En 1999, l’Unesco a classé Hampi parmi les sites du patrimoine mondial en danger, pour cause d’urbanisation anarchique autour des temples, surtout dans le quartier du vieux bazar, près du temple de Virupaksha. En 2011, puis en 2017, des logements, des boutiques et des hôtels ont été rasés en quelques heures et il ne reste plus, au nord du temple, qu’une enclave de guesthouses et de restaurants.

C’est là que nous avons logé pendant cinq jours, dans un hôtel tenu par une femme veuve et ses fils, un endroit extrêmement accueillant, plein de joie et de bonne humeur, où nous nous sommes senties chez nous.

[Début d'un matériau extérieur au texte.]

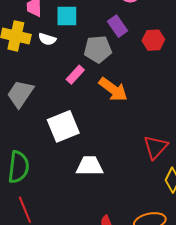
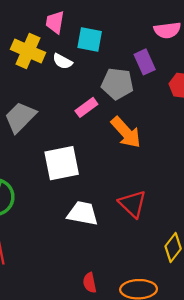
red triangle: (156, 147) -> (133, 204), moved, turned -40

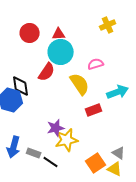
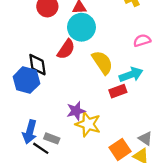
pink semicircle: (96, 64) -> (142, 40), moved
cyan arrow: (118, 92) -> (131, 75), moved
yellow star: (67, 140) -> (88, 124), turned 30
black line: (51, 162) -> (41, 148), moved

Notre hôtel dans ce qui reste de Hampi Baazar.
La terrasse où est servi le petit-déjeuner
Dîner sur le roof top, un peu de fraîcheur

quand le soleil se couche
Déambulation dans Hampi Baazar.
Devant la porte, le sol est badigeonné de bouse de vache délayée dans l’eau, pour assainir… (En répondre à la question de Sylvie (P).)

Le temple de Virupaksha

Le temple de Virupaksha, situé au centre de Hampi Baazar, est l’un des plus vieux édifices de la ville et le seul temple encore en activité.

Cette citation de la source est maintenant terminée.